From what I could find in the research, the radius of the fillet should be 6 - 10 % of the chord. There is a small advantage in making the fillet a more complex compound curve in the leading edge area, but the researchers concluded the effort vs benefit was not worthwhile. Most of the benefit occurs in the first third. A fine fillet edge is important, hence the efforts to reduce the gasket width, and finishing the edge to as fine as the material and longevity will allow.

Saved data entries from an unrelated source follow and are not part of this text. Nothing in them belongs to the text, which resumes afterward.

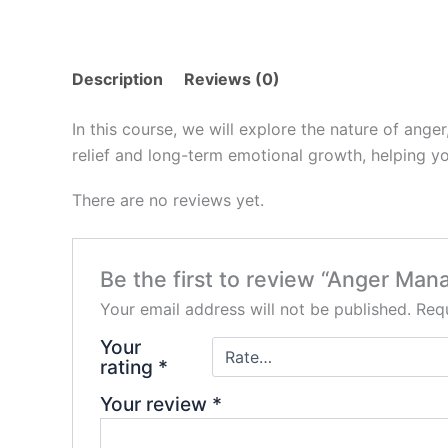
Description
Reviews (0)
In this course, we will explore the nature of anger
relief and long-term emotional growth, helping yo
There are no reviews yet.
Be the first to review “Anger Ma
Your email address will not be published.
Requ
Your
rating
*
Your review
*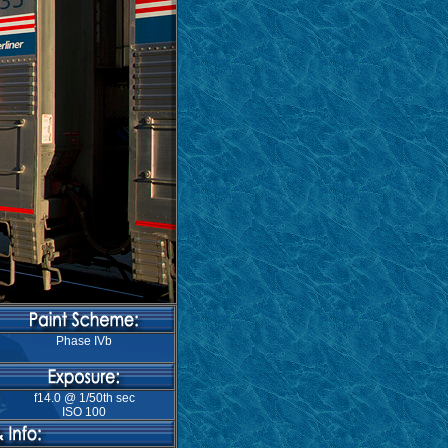
Phase IVb
f14.0 @ 1/50th sec
ISO 100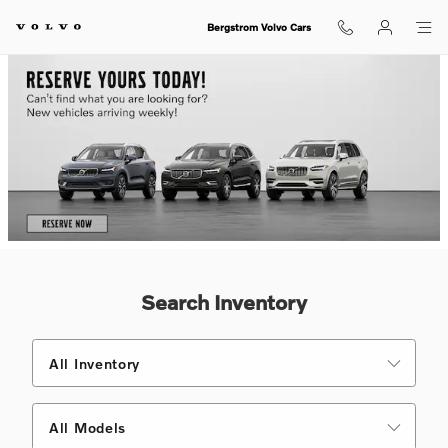
Shop for electric, Plug-in hybrid, 
Skip to main content
Bergstrom Volvo Cars
Search Inventory
All Inventory
All Models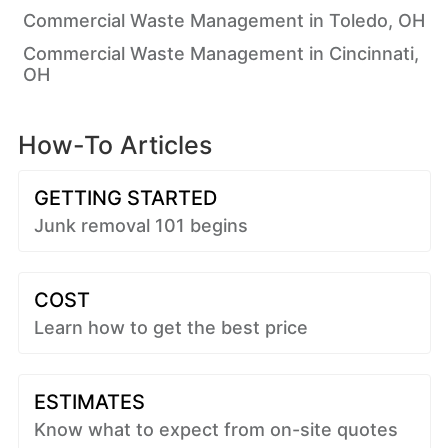
Commercial Waste Management in Toledo, OH
Commercial Waste Management in Cincinnati,
OH
How-To Articles
GETTING STARTED
Junk removal 101 begins
COST
Learn how to get the best price
ESTIMATES
Know what to expect from on-site quotes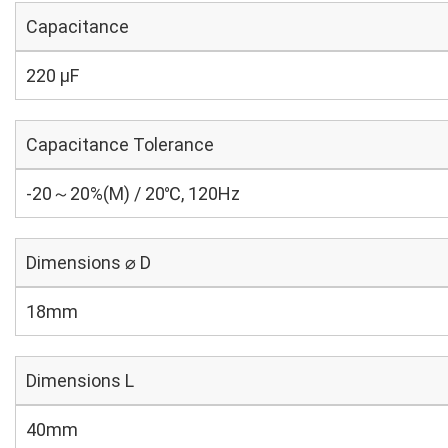
Capacitance
220 µF
Capacitance Tolerance
-20～20%(M) / 20℃, 120Hz
Dimensions ⌀ D
18mm
Dimensions L
40mm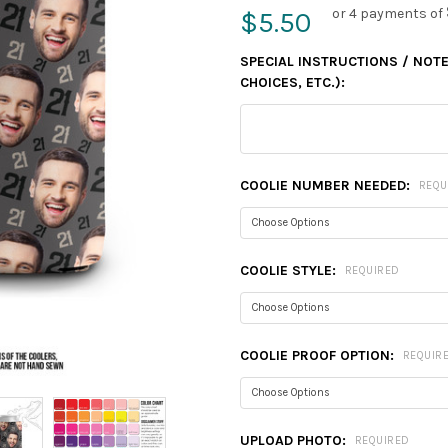
or 4 payments of
$5.50
SPECIAL INSTRUCTIONS / NOTES
CHOICES, ETC.):
COOLIE NUMBER NEEDED:
REQU
COOLIE STYLE:
REQUIRED
COOLIE PROOF OPTION:
REQUIR
UPLOAD PHOTO:
REQUIRED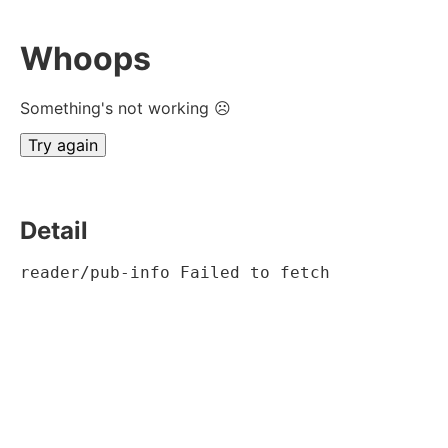
Whoops
Something's not working ☹
Try again
Detail
reader/pub-info Failed to fetch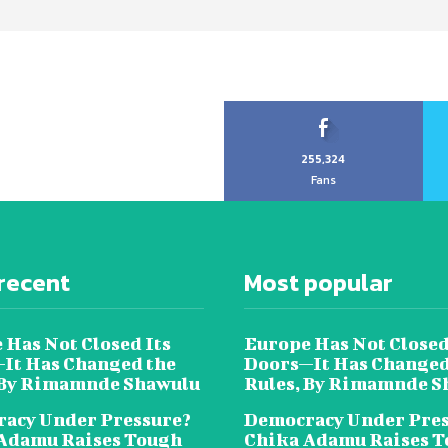
255,324
Fans
recent
Most popular
 Has Not Closed Its
Europe Has Not Closed
It Has Changed the
Doors—It Has Changed
 By Rimamnde Shawulu
Rules, By Rimamnde S
acy Under Pressure?
Democracy Under Pres
Adamu Raises Tough
Chika Adamu Raises 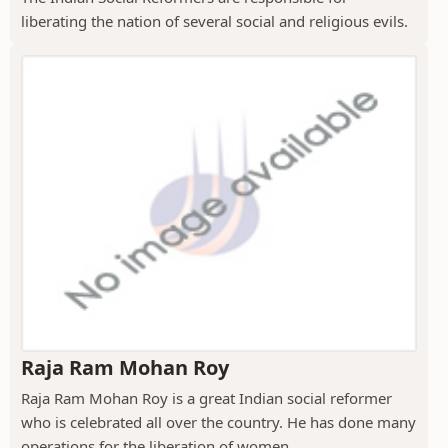
liberating the nation of several social and religious evils.
Raja Ram Mohan Roy
Raja Ram Mohan Roy is a great Indian social reformer
who is celebrated all over the country. He has done many
operations for the liberation of women....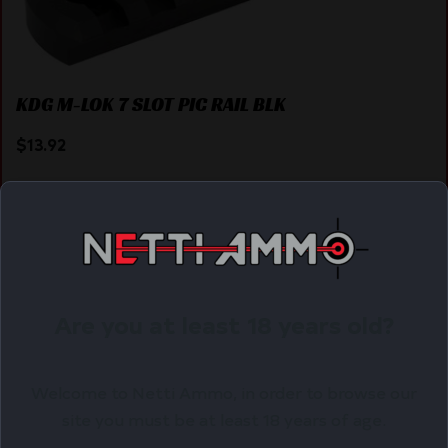
KDG M-LOK 7 SLOT PIC RAIL BLK
$
13.92
Purchase & earn 14 points!
ADD TO CART
Are you at least 18 years old?
Online Only
Welcome to Netti Ammo, in order to browse our
site you must be at least 18 years of age.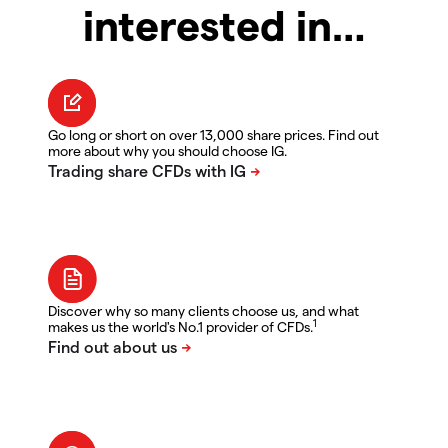
interested in…
Go long or short on over 13,000 share prices. Find out
more about why you should choose IG.
Discover why so many clients choose us, and what
1
makes us the world's No.1 provider of CFDs.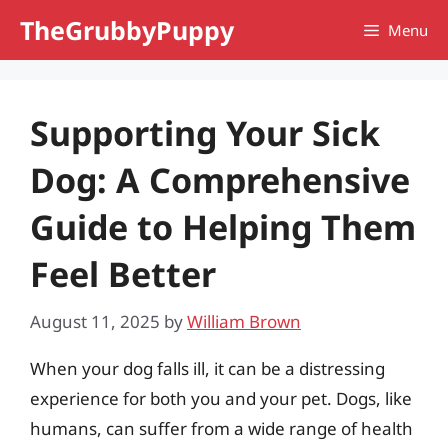
Skip
TheGrubbyPuppy
Menu
to
content
Supporting Your Sick
Dog: A Comprehensive
Guide to Helping Them
Feel Better
August 11, 2025
by
William Brown
When your dog falls ill, it can be a distressing
experience for both you and your pet. Dogs, like
humans, can suffer from a wide range of health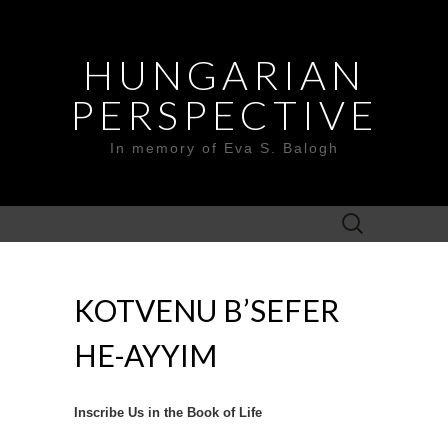
HUNGARIAN
PERSPECTIVE
In memory of Eva S. Balogh
Search
for:
KOTVENU B’SEFER
HE-AYYIM
Inscribe Us in the Book of Life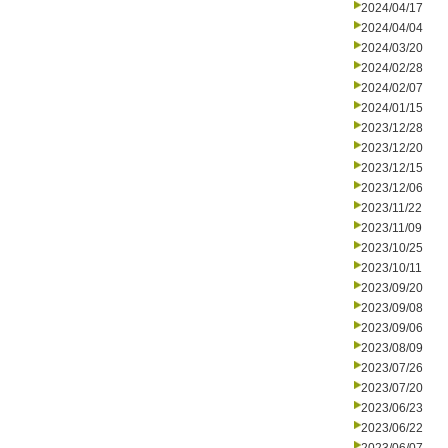
2024/04/17
2024/04/04
2024/03/20
2024/02/28
2024/02/07
2024/01/15
2023/12/28
2023/12/20
2023/12/15
2023/12/06
2023/11/22
2023/11/09
2023/10/25
2023/10/11
2023/09/20
2023/09/08
2023/09/06
2023/08/09
2023/07/26
2023/07/20
2023/06/23
2023/06/22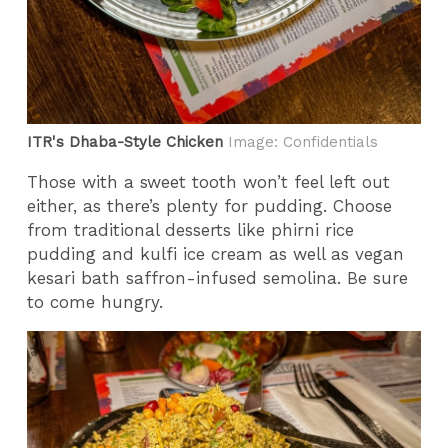
ITR's Dhaba-Style Chicken
Image: Confidentials
Those with a sweet tooth won’t feel left out
either, as there’s plenty for pudding. Choose
from traditional desserts like phirni rice
pudding and kulfi ice cream as well as vegan
kesari bath saffron-infused semolina. Be sure
to come hungry.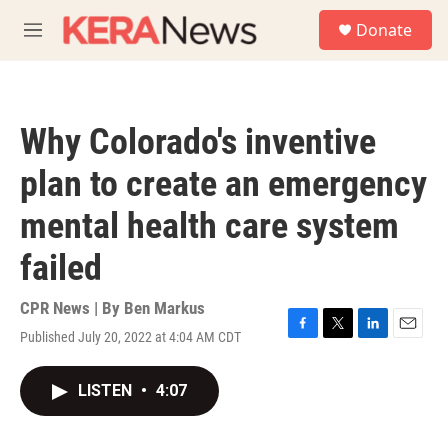
Skip to main content
S
Donate
e
M
a
e
r
n
c
u
h
Why Colorado's inventive
u
e
plan to create an emergency
r
y
mental health care system
failed
CPR News | By
Ben Markus
Published July 20, 2022 at 4:04 AM CDT
F
T
L
E
a
w
i
m
c
i
n
a
LISTEN
•
4:07
e
t
k
i
b
t
e
l
o
e
d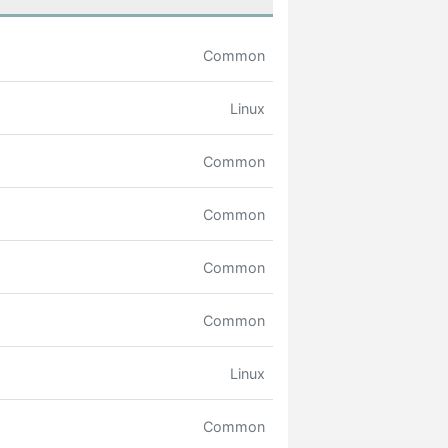
Common
Linux
Common
Common
Common
Common
Linux
Common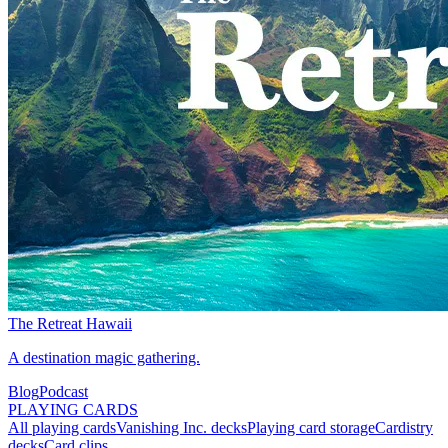
The Retreat Hawaii
A destination magic gathering.
Blog
Podcast
PLAYING CARDS
All playing cards
Vanishing Inc. decks
Playing card storage
Cardistry
decks
Card clips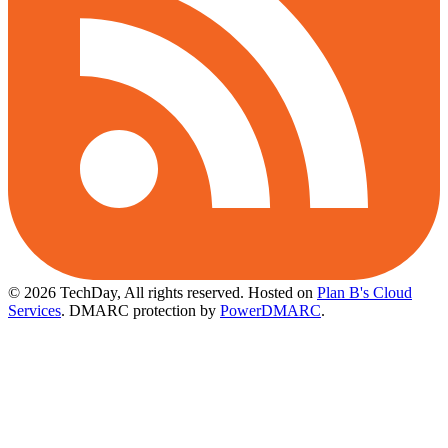
© 2026 TechDay, All rights reserved.
Hosted on
Plan B's Cloud
Services
. DMARC protection by
PowerDMARC
.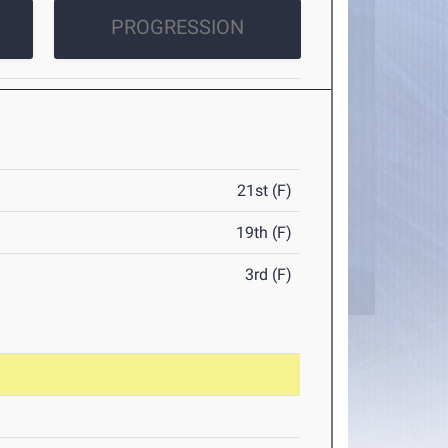
PROGRESSION
21st (F)
19th (F)
3rd (F)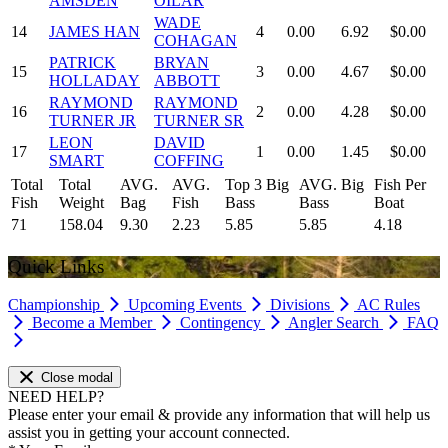
AMSDEN
OILAR
WADE
14
JAMES HAN
4
0.00
6.92
$0.00
COHAGAN
PATRICK
BRYAN
15
3
0.00
4.67
$0.00
HOLLADAY
ABBOTT
RAYMOND
RAYMOND
16
2
0.00
4.28
$0.00
TURNER JR
TURNER SR
LEON
DAVID
17
1
0.00
1.45
$0.00
SMART
COFFING
Total
Total
AVG.
AVG.
Top 3 Big
AVG. Big
Fish Per
Fish
Weight
Bag
Fish
Bass
Bass
Boat
71
158.04
9.30
2.23
5.85
5.85
4.18
Quick Links
Championship
Upcoming Events
Divisions
AC Rules
Become a Member
Contingency
Angler Search
FAQ
Close modal
NEED HELP?
Please enter your email & provide any information that will help us
assist you in getting your account connected.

These measures are to increase efficiency and reduce drag by taming pertubed flow patterns in order to make a small surface area fin with improved lifting behaviour, not so much a speed fin. I don't know, but I suspect that at very high speed, the interference pressure waves between fin and board will overwhelm the fillet effect. I am finding it hard to find research on the hydrodynamics of turbine end plates at higher velocities - after all, the turbine engineers are after maximum lifting (power generation) efficiency, not how fast they can get the turbine to spin. I think I will need to follow Yoyo's lead and look at high speed propellor design.
The flip side: the small surface area, the friendly and confidence inspiring handling characteristics of filleted fins could be enough to see them cross the 40 knot mark. I certainly have sailed faster downhill over chop with a filleted fin than with a Delta, simply because I am confident its not going to let go. As Decrepit says, time for some more experiments!